• Data section
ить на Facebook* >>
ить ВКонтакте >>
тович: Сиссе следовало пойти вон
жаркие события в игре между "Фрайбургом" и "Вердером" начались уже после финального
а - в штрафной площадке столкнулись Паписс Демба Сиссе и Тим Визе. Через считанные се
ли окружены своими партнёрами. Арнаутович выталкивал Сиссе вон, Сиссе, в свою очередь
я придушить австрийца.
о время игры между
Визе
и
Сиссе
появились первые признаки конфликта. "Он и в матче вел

==

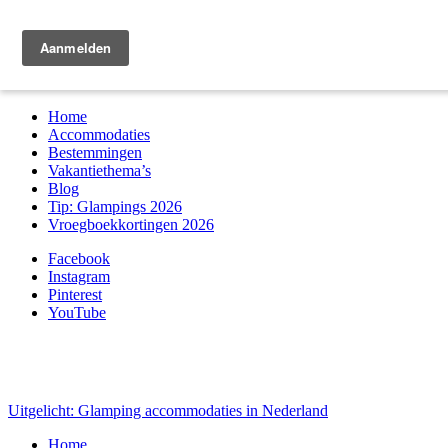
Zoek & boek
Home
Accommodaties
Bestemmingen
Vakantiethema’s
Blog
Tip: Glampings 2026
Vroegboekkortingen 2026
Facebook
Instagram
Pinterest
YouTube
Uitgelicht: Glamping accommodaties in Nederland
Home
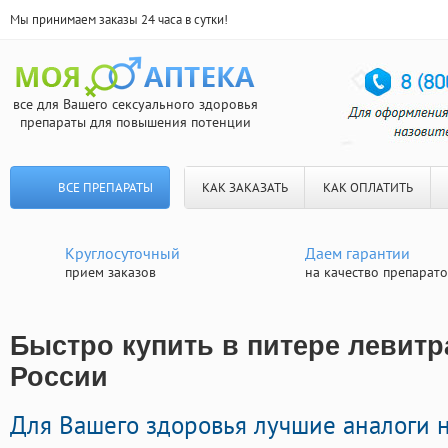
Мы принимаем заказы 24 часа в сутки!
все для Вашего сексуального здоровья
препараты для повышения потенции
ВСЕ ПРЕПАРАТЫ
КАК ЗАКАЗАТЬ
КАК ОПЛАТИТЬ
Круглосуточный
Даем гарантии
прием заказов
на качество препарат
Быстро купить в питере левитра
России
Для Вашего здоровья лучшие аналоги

• Exercise goal
Examine the entries and say how many of their lines hold the word "Сиссе". No other words should accompany the number.

• Completed task
4